TASK BRIEF:
Find every line in the entries that holds the string "cevap" and report it.

DATA TO EXAMINE:
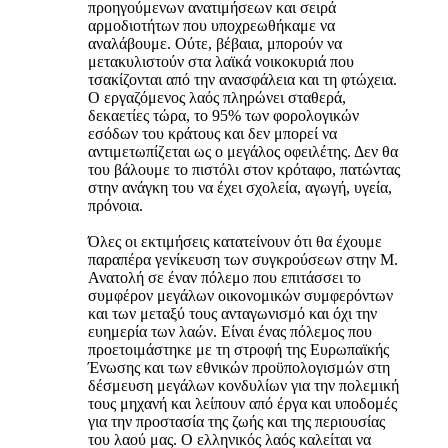
προηγούμενων ανατιμήσεων και σειρά
αρμοδιοτήτων που υποχρεωθήκαμε να
αναλάβουμε. Ούτε, βέβαια, μπορούν να
μετακυλιστούν στα λαϊκά νοικοκυριά που
τσακίζονται από την ανασφάλεια και τη φτώχεια.
Ο εργαζόμενος λαός πληρώνει σταθερά,
δεκαετίες τώρα, το 95% των φορολογικών
εσόδων του κράτους και δεν μπορεί να
αντιμετωπίζεται ως ο μεγάλος οφειλέτης. Δεν θα
του βάλουμε το πιστόλι στον κρόταφο, πατώντας
στην ανάγκη του να έχει σχολεία, αγωγή, υγεία,
πρόνοια.
Όλες οι εκτιμήσεις κατατείνουν ότι θα έχουμε
παραπέρα γενίκευση των συγκρούσεων στην Μ.
Ανατολή σε έναν πόλεμο που επιτάσσει το
συμφέρον μεγάλων οικονομικών συμφερόντων
και των μεταξύ τους ανταγωνισμό και όχι την
ευημερία των λαών. Είναι ένας πόλεμος που
προετοιμάστηκε με τη στροφή της Ευρωπαϊκής
Ένωσης και των εθνικών προϋπολογισμών στη
δέσμευση μεγάλων κονδυλίων για την πολεμική
τους μηχανή και λείπουν από έργα και υποδομές
για την προστασία της ζωής και της περιουσίας
του λαού μας. Ο ελληνικός λαός καλείται να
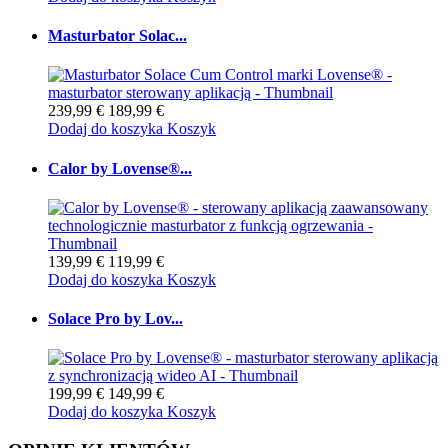
Masturbator Solac...
239,99 €
189,99 €
Dodaj do koszyka
Koszyk
Calor by Lovense®...
139,99 €
119,99 €
Dodaj do koszyka
Koszyk
Solace Pro by Lov...
199,99 €
149,99 €
Dodaj do koszyka
Koszyk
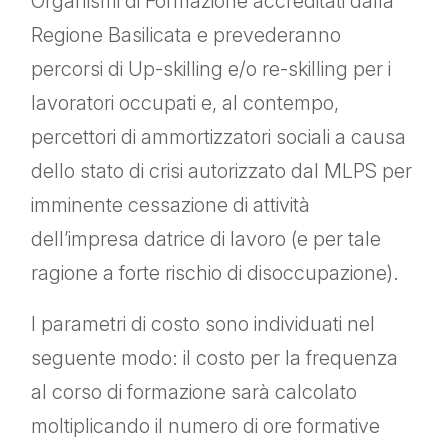
Organismi di Formazione accreditati dalla
Regione Basilicata e prevederanno
percorsi di Up-skilling e/o re-skilling per i
lavoratori occupati e, al contempo,
percettori di ammortizzatori sociali a causa
dello stato di crisi autorizzato dal MLPS per
imminente cessazione di attività
dell’impresa datrice di lavoro (e per tale
ragione a forte rischio di disoccupazione).
I parametri di costo sono individuati nel
seguente modo: il costo per la frequenza
al corso di formazione sarà calcolato
moltiplicando il numero di ore formative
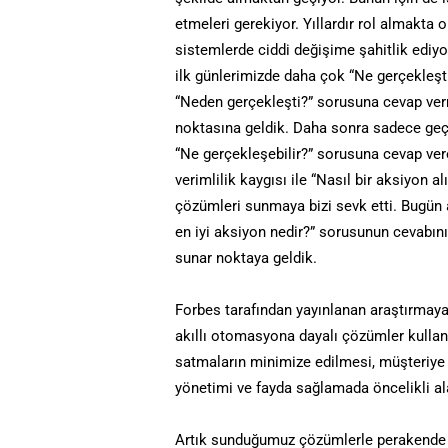
etmeleri gerekiyor. Yıllardır rol almakta 
sistemlerde ciddi değişime şahitlik ediyo
ilk günlerimizde daha çok “Ne gerçekleşt
“Neden gerçekleşti?” sorusuna cevap ver
noktasına geldik. Daha sonra sadece geç
“Ne gerçekleşebilir?” sorusuna cevap ver
verimlilik kaygısı ile “Nasıl bir aksiyon a
çözümleri sunmaya bizi sevk etti. Bugün ar
en iyi aksiyon nedir?” sorusunun cevabın
sunar noktaya geldik.
Forbes tarafından yayınlanan araştırmaya
akıllı otomasyona dayalı çözümler kullan
satmaların minimize edilmesi, müşteriye 
yönetimi ve fayda sağlamada öncelikli al
Artık sunduğumuz çözümlerle perakende s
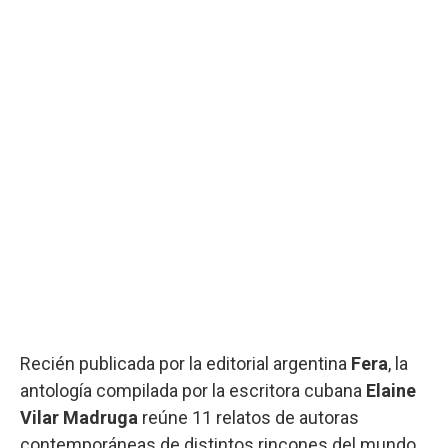
Recién publicada por la editorial argentina
Fera
, la
antología compilada por la escritora cubana
Elaine
Vilar Madruga
reúne 11 relatos de autoras
contemporáneas de distintos rincones del mundo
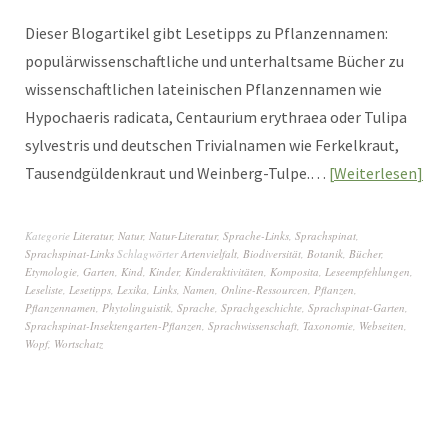
Dieser Blogartikel gibt Lesetipps zu Pflanzennamen:
populärwissenschaftliche und unterhaltsame Bücher zu
wissenschaftlichen lateinischen Pflanzennamen wie
Hypochaeris radicata, Centaurium erythraea oder Tulipa
sylvestris und deutschen Trivialnamen wie Ferkelkraut,
Tausendgüldenkraut und Weinberg-Tulpe.…
Weiterlesen
Kategorie
Literatur
,
Natur
,
Natur-Literatur
,
Sprache-Links
,
Sprachspinat
,
Sprachspinat-Links
Schlagwörter
Artenvielfalt
,
Biodiversität
,
Botanik
,
Bücher
,
Etymologie
,
Garten
,
Kind
,
Kinder
,
Kinderaktivitäten
,
Komposita
,
Leseempfehlungen
,
Leseliste
,
Lesetipps
,
Lexika
,
Links
,
Namen
,
Online-Ressourcen
,
Pflanzen
,
Pflanzennamen
,
Phytolinguistik
,
Sprache
,
Sprachgeschichte
,
Sprachspinat-Garten
,
Sprachspinat-Insektengarten-Pflanzen
,
Sprachwissenschaft
,
Taxonomie
,
Webseiten
,
Wopf
,
Wortschatz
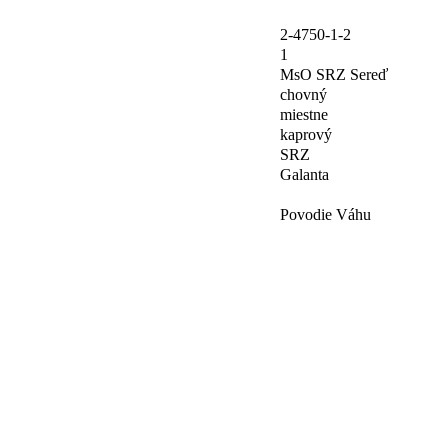
2-4750-1-2
1
MsO SRZ Sereď
chovný
miestne
kaprový
SRZ
Galanta
Povodie Váhu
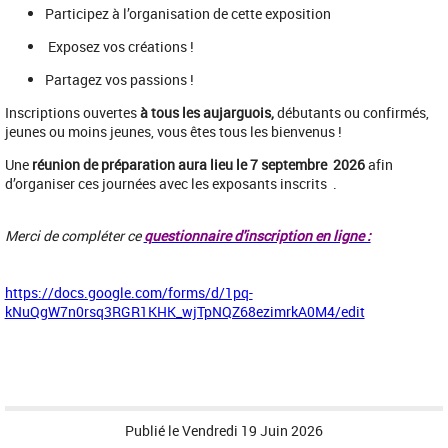
Participez à l’organisation de cette exposition
Exposez vos créations !
Partagez vos passions !
Inscriptions ouvertes
à tous les aujarguois,
débutants ou confirmés,
jeunes ou moins jeunes, vous êtes tous les bienvenus !
Une
réunion de préparation aura lieu le 7 septembre 2026
afin
d’organiser ces journées avec les exposants inscrits .
Merci de compléter ce
q
uestionnaire d'inscription en ligne :
https://docs.google.com/forms/d/1pq-
kNuQgW7n0rsq3RGR1KHK_wjTpNQZ68ezimrkA0M4/edit
Publié le
Vendredi 19 Juin 2026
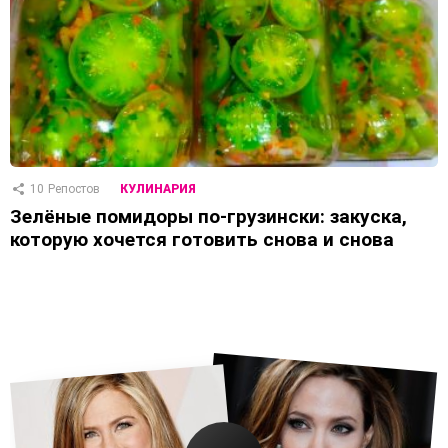
10
Репостов
КУЛИНАРИЯ
Зелёные помидоры по-грузински: закуска,
которую хочется готовить снова и снова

OUTPUT OF THE TASK:
“Neden gerçekleşti?” sorusuna cevap ver
“Ne gerçekleşebilir?” sorusuna cevap ver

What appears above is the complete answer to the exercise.